Писать рассказ, то есть записывать нечто уже существующее в воображении, надо, конечно, за столом, и не обязательно в тишине — пусть наверху в гостиной топочут и поют, можно даже остановиться на половине фразы, не найдя нужного слова, самому выйти в гостиную, поговорить, посмеяться, вернуться в кабинет, где необходимое слово уже ждёт на кончике пера, но думать о будущих страницах будущих книг, наверное, лучше в дороге, и не в поезде с говорливыми попутчиками, а в такой вот корзинке-плетушке под сибирский колокольчик и обязательную матерщину вольного возницы. То, что надо писать о Сахалине, он знал, не выезжая из Москвы: миллионы людей сгноили в тюрьмах зря, без рассуждения, варварски; гоняли их по холоду в кандалах десятки тысяч вёрст, заражали сифилисом, развращали, размножали преступников и всё это сваливали на тюремных красноносых смотрителей. Теперь вся Европа знает, что виноваты не смотрители, а все мы. Прославленные шестидесятые ничего не сделали для больных и заключённых. Поэтому он и едет на каторжный остров и будет писать о нём. И появится ещё одна обличительная книга, что-то полунаучное, публицистическое, далёкое от любимой беллетристики. Проза не терпит общеизвестных готовых выводов, пусть даже самых верных и благородных, а он всё-таки писатель. Найдёт ли он на Сахалине то, что взорвётся в его сознании, выпуская потоки новых слов, послушно выстраивающихся в необходимые фразы, абзацы, страницы, как это было со «Степью», «Скучной историей»?..

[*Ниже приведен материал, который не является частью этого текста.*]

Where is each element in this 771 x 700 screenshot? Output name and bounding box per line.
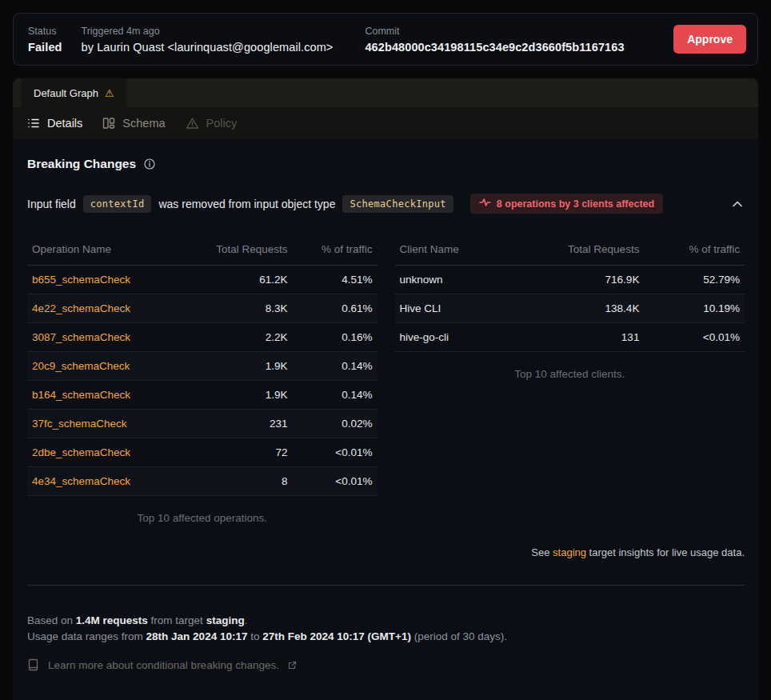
insights-note: See staging target insights for live usa… <box>27 546 745 558</box>
column-header: % of traffic <box>293 234 378 266</box>
cell-value: 2.2K <box>178 323 292 352</box>
operation-name-cell: 20c9_schemaCheck <box>27 352 178 381</box>
operation-name-cell: b655_schemaCheck <box>27 266 178 294</box>
operation-link[interactable]: 3087_schemaCheck <box>32 331 130 343</box>
table-row: 4e22_schemaCheck8.3K0.61% <box>27 294 378 323</box>
column-header: Total Requests <box>509 234 644 266</box>
schema-icon <box>102 117 115 130</box>
cell-value: 0.16% <box>293 323 378 352</box>
tab-policy-label: Policy <box>206 117 238 130</box>
approve-button[interactable]: Approve <box>673 25 746 54</box>
clients-column: Client NameTotal Requests% of trafficunk… <box>395 234 745 524</box>
triggered-column: Triggered 4m ago by Laurin Quast <laurin… <box>82 26 334 54</box>
cell-value: 0.14% <box>293 352 378 381</box>
tab-default-graph[interactable]: Default Graph ⚠ <box>22 78 126 107</box>
cell-value: 52.79% <box>644 266 745 294</box>
commit-hash: 462b48000c34198115c34e9c2d3660f5b1167163 <box>365 41 624 54</box>
table-row: hive-go-cli131<0.01% <box>395 323 745 352</box>
operations-column: Operation NameTotal Requests% of traffic… <box>27 234 378 524</box>
learn-more-link[interactable]: Learn more about conditional breaking ch… <box>27 658 745 671</box>
cell-value: <0.01% <box>293 438 378 467</box>
usage-summary-line2: Usage data ranges from 28th Jan 2024 10:… <box>27 629 745 645</box>
usage-summary: Based on 1.4M requests from target stagi… <box>27 613 745 645</box>
cell-value: 4.51% <box>293 266 378 294</box>
cell-value: 138.4K <box>509 294 644 323</box>
breaking-changes-header: Breaking Changes <box>27 157 745 171</box>
operation-link[interactable]: 37fc_schemaCheck <box>32 418 127 430</box>
chevron-up-icon[interactable] <box>730 198 745 210</box>
operation-link[interactable]: b164_schemaCheck <box>32 389 130 401</box>
tab-details[interactable]: Details <box>27 117 82 130</box>
cell-value: <0.01% <box>644 323 745 352</box>
request-count: 1.4M requests <box>76 614 148 626</box>
operation-name-cell: 2dbe_schemaCheck <box>27 438 178 467</box>
operation-link[interactable]: b655_schemaCheck <box>32 274 130 286</box>
learn-more-label: Learn more about conditional breaking ch… <box>48 659 279 671</box>
tab-schema[interactable]: Schema <box>102 117 165 130</box>
type-code-badge: SchemaCheckInput <box>342 195 453 213</box>
graph-tab-label: Default Graph <box>34 87 98 99</box>
client-name-cell: unknown <box>395 266 509 294</box>
warning-triangle-icon: ⚠ <box>105 88 114 98</box>
clients-caption: Top 10 affected clients. <box>395 368 745 380</box>
cell-value: 72 <box>178 438 292 467</box>
schema-check-page: Status Failed Triggered 4m ago by Laurin… <box>0 0 771 700</box>
target-name: staging <box>206 614 245 626</box>
table-row: Hive CLI138.4K10.19% <box>395 294 745 323</box>
operation-link[interactable]: 4e22_schemaCheck <box>32 302 130 314</box>
tab-details-label: Details <box>47 117 82 130</box>
book-icon <box>27 658 39 671</box>
status-value: Failed <box>28 41 62 54</box>
status-column: Status Failed <box>28 26 62 54</box>
commit-label: Commit <box>365 26 624 37</box>
cell-value: 8 <box>178 467 292 496</box>
table-row: 20c9_schemaCheck1.9K0.14% <box>27 352 378 381</box>
note-suffix: target insights for live usage data. <box>586 546 745 558</box>
column-header: Operation Name <box>27 234 178 266</box>
table-row: unknown716.9K52.79% <box>395 266 745 294</box>
warning-outline-icon <box>186 117 199 130</box>
column-header: Total Requests <box>178 234 292 266</box>
operations-table: Operation NameTotal Requests% of traffic… <box>27 234 378 496</box>
staging-target-link[interactable]: staging <box>553 546 586 558</box>
table-row: 2dbe_schemaCheck72<0.01% <box>27 438 378 467</box>
triggered-label: Triggered 4m ago <box>82 26 334 37</box>
field-code-badge: contextId <box>83 195 152 213</box>
operation-name-cell: 4e22_schemaCheck <box>27 294 178 323</box>
cell-value: 0.61% <box>293 294 378 323</box>
triggered-author: by Laurin Quast <laurinquast@googlemail.… <box>82 41 334 54</box>
range-start: 28th Jan 2024 10:17 <box>146 630 248 642</box>
change-middle: was removed from input object type <box>158 198 335 210</box>
cell-value: 10.19% <box>644 294 745 323</box>
status-label: Status <box>28 26 62 37</box>
operation-name-cell: 37fc_schemaCheck <box>27 410 178 438</box>
column-header: Client Name <box>395 234 509 266</box>
cell-value: 0.14% <box>293 381 378 410</box>
table-row: b655_schemaCheck61.2K4.51% <box>27 266 378 294</box>
check-subnav: Details Schema Policy <box>13 107 758 139</box>
client-name-cell: Hive CLI <box>395 294 509 323</box>
operation-link[interactable]: 2dbe_schemaCheck <box>32 446 130 458</box>
commit-column: Commit 462b48000c34198115c34e9c2d3660f5b… <box>365 26 624 54</box>
operations-caption: Top 10 affected operations. <box>27 512 378 524</box>
breaking-change-description: Input field contextId was removed from i… <box>27 195 461 213</box>
cell-value: 716.9K <box>509 266 644 294</box>
operation-name-cell: b164_schemaCheck <box>27 381 178 410</box>
operation-link[interactable]: 4e34_schemaCheck <box>32 475 130 487</box>
breaking-change-row: Input field contextId was removed from i… <box>27 194 745 214</box>
table-row: b164_schemaCheck1.9K0.14% <box>27 381 378 410</box>
tab-policy[interactable]: Policy <box>186 117 238 130</box>
section-divider <box>27 585 745 586</box>
column-header: % of traffic <box>644 234 745 266</box>
impact-badge[interactable]: 8 operations by 3 clients affected <box>470 194 663 214</box>
note-prefix: See <box>531 546 553 558</box>
external-link-icon <box>288 661 297 670</box>
info-icon[interactable] <box>144 158 155 170</box>
table-row: 4e34_schemaCheck8<0.01% <box>27 467 378 496</box>
operation-link[interactable]: 20c9_schemaCheck <box>32 360 130 372</box>
cell-value: 8.3K <box>178 294 292 323</box>
table-row: 3087_schemaCheck2.2K0.16% <box>27 323 378 352</box>
cell-value: 61.2K <box>178 266 292 294</box>
cell-value: 131 <box>509 323 644 352</box>
cell-value: 1.9K <box>178 352 292 381</box>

Возок особенно начинало трясти к вечеру, когда дорожная грязь превращалась в заледенелые кочки. Усталость и холод спутывали ход мыслей, хотелось только тепла и постели, и тогда он обращался к самой важной части своего багажа, которую, кроме него, не видел никто. Фотографию теперь не требовалось доставать: надо было просто закрыть глаза и увидеть гостиную в тёплом свете люстры и её, стоящую у рояля в голубом платье, с прижатыми к груди руками, сжимающими и удерживающими до времени текучий хрусталь звуков, готовых обрушиться водопадом прямо на сердце. Перебирая не спеша эту часть багажа, он заказывал «День ли царит», «Я люблю тебя, светлая ночь», но чаще — «Ночи безумные», и возок подпрыгивал в ритмах Чайковского и Апухтина[21]: «...осени поздней цветы запоздалые». Он даже вдруг уверился, что, когда писал «Цветы запоздалые», представлял княжну в точности похожей на Лику.

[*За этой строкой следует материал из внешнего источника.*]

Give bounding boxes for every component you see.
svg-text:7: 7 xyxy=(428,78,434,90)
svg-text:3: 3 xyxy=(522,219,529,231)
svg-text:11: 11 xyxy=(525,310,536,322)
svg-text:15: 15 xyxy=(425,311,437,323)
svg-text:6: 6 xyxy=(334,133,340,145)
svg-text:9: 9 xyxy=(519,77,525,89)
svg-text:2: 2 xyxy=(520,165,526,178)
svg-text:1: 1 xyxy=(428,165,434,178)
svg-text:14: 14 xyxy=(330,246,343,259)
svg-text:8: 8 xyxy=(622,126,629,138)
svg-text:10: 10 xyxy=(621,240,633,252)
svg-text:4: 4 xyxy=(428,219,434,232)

Письма от неё не было ни в Тюмени, ни в Томске, а в пути между этими городами ему было знамение, как выразился бы Павел Егорович. Ямщик мчавшейся встречной почтовой тройки заснул, и лошади едва не столкнулись. Старик, правивший чеховским тарантасиком, успел свернуть вправо, но вторая встречная тройка всё же врезалась, лошади смешались, затрещали дуги, тарантас поднялся на дыбы, сам он, уже лёжа на дороге под чемоданами, увидел мчащуюся прямо на него третью тройку, и если бы в момент столкновения спал в тарантасе, то комедия так бы и закончилась. Но он не спал, а вновь рассматривал гостиную в зимний вечер с жёлтым звоном Кудринских фонарей за окном, а она пела: «Знаю одно: что до самой могилы помыслы, чувства, и песни, и силы — всё для тебя», и он знал, что это всё для него, и нервы были напряжены, и он видел и чувствовал во много раз острее, чем обычный человек, как это бывает под гипнозом. Поэтому и успел молниеносно подняться и отскочить от смерти.
Это событие, а может, и вправду знамение убедило его, что она думает о нём, а не пишет, потому что пушкинское воспитание не позволяет переписываться с мужчиной, который так и не подал знака, что он для неё больше чем брат подруги. В письме своим из Томска нашёл новые слова: «Славной Жамэ привет от души. Если летом она будет гостить у вас, то я буду очень рад. Она очень хорошая». Из Красноярска: «Где теперь Жамэ? Хотел было заказать ей работишку в музее, да не знаю, где проживает теперь эта златокудрая обольстительная дива».